▶ [What is being asked]:
Pictures should be left out while the data beneath this task is written out word for word.
= = = = =
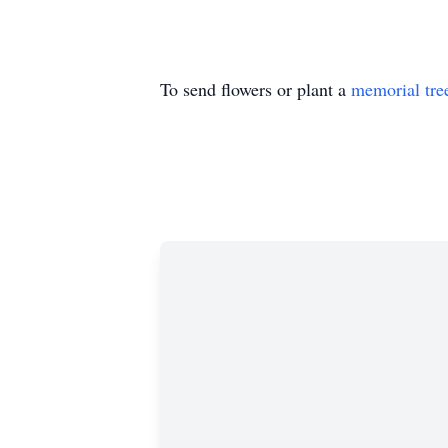
To send flowers or plant a
memorial tre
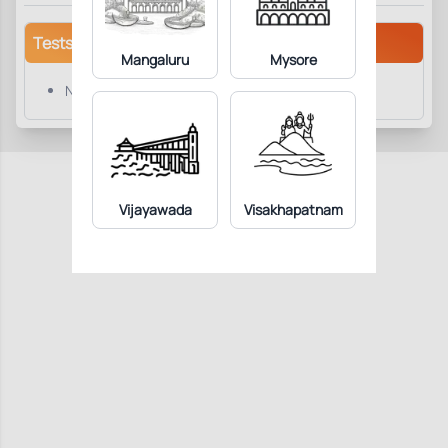
Tests/Parameters
Mangaluru
Mysore
NT-Pro-BNP
Vijayawada
Visakhapatnam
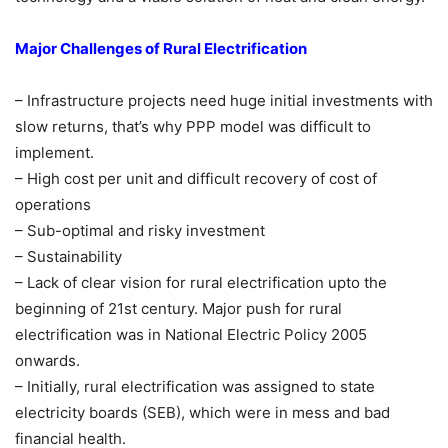
Major Challenges of Rural Electrification
– Infrastructure projects need huge initial investments with
slow returns, that’s why PPP model was difficult to
implement.
– High cost per unit and difficult recovery of cost of
operations
– Sub-optimal and risky investment
– Sustainability
– Lack of clear vision for rural electrification upto the
beginning of 21st century. Major push for rural
electrification was in National Electric Policy 2005
onwards.
– Initially, rural electrification was assigned to state
electricity boards (SEB), which were in mess and bad
financial health.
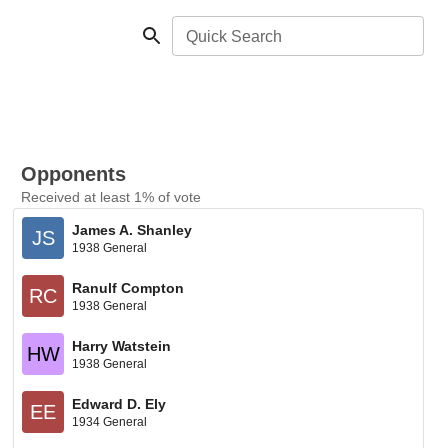
Quick Search
Opponents
Received at least 1% of vote
James A. Shanley
JS
1938 General
Ranulf Compton
RC
1938 General
Harry Watstein
HW
1938 General
Edward D. Ely
EE
1934 General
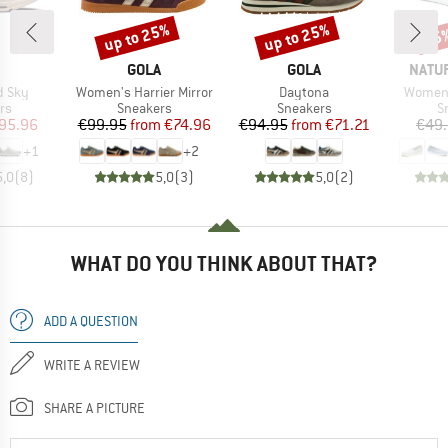
up to 25%
up to 25%
25
Discount
Discount
Disc
AND
BRAND
BRAND
BRAN
GOLA
GOLA
NATU
Item(s)
Item(s)
Item(s
d Sky
Women's Harrier Mirror
Daytona
Women'
t group
Product group
Product group
P
rs
Sneakers
Sneakers
S
ice
duced Price
Price
Reduced Price
Price
Reduced Price
95.96
€99.95
from
€74.96
€94.95
from
€71.21
€49
+
1
+
2
5,0
(
8
)
5,0
(
3
)
5,0
(
2
)
WHAT DO YOU THINK ABOUT THAT?
ADD A QUESTION
WRITE A REVIEW
SHARE A PICTURE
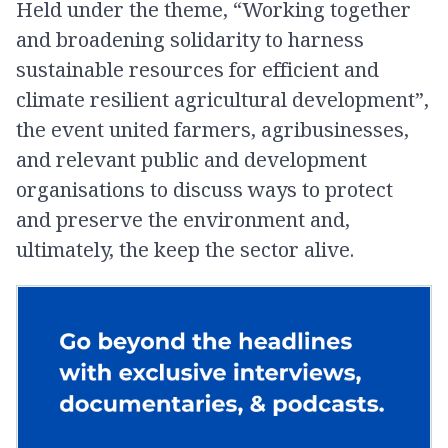
Held under the theme, “Working together
and broadening solidarity to harness
sustainable resources for efficient and
climate resilient agricultural development”,
the event united farmers, agribusinesses,
and relevant public and development
organisations to discuss ways to protect
and preserve the environment and,
ultimately, the keep the sector alive.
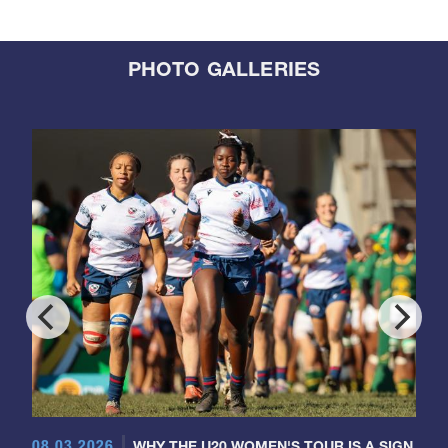
PHOTO GALLERIES
08.03.2026
WHY THE U20 WOMEN'S TOUR IS A SIGN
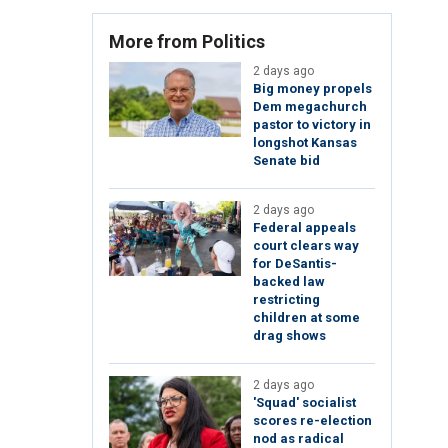
More from Politics
2 days ago
Big money propels
Dem megachurch
pastor to victory in
longshot Kansas
Senate bid
2 days ago
Federal appeals
court clears way
for DeSantis-
backed law
restricting
children at some
drag shows
2 days ago
'Squad' socialist
scores re-election
nod as radical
= = = = =
▶ [Result below]:
To send flowers or plant a
memorial tre
Tests/Parameters
Mangaluru
Mysore
NT-Pro-BNP
Vijayawada
Visakhapatnam
Major Challenges of Rural Electrification
– Infrastructure projects need huge initial investments with
slow returns, that’s why PPP model was difficult to
implement.
– High cost per unit and difficult recovery of cost of
operations
– Sub-optimal and risky investment
– Sustainability
– Lack of clear vision for rural electrification upto the
beginning of 21st century. Major push for rural
electrification was in National Electric Policy 2005
onwards.
– Initially, rural electrification was assigned to state
electricity boards (SEB), which were in mess and bad
financial health.
Quick Search
Opponents
Received at least 1% of vote
James A. Shanley
JS
1938 General
Ranulf Compton
RC
1938 General
Harry Watstein
HW
1938 General
Edward D. Ely
EE
1934 General
up to 25%
up to 25%
25
Discount
Discount
Disc
AND
BRAND
BRAND
BRAN
GOLA
GOLA
NATU
Item(s)
Item(s)
Item(s
d Sky
Women's Harrier Mirror
Daytona
Women'
t group
Product group
Product group
P
rs
Sneakers
Sneakers
S
ice
duced Price
Price
Reduced Price
Price
Reduced Price
95.96
€99.95
from
€74.96
€94.95
from
€71.21
€49
+
1
+
2
5,0
(
8
)
5,0
(
3
)
5,0
(
2
)
WHAT DO YOU THINK ABOUT THAT?
ADD A QUESTION
WRITE A REVIEW
SHARE A PICTURE
Held under the theme, “Working together
and broadening solidarity to harness
sustainable resources for efficient and
climate resilient agricultural development”,
the event united farmers, agribusinesses,
and relevant public and development
organisations to discuss ways to protect
and preserve the environment and,
ultimately, the keep the sector alive.
PHOTO GALLERIES
08.03.2026
WHY THE U20 WOMEN'S TOUR IS A SIGN
More from Politics
2 days ago
Big money propels
Dem megachurch
pastor to victory in
longshot Kansas
Senate bid
2 days ago
Federal appeals
court clears way
for DeSantis-
backed law
restricting
children at some
drag shows
2 days ago
'Squad' socialist
scores re-election
nod as radical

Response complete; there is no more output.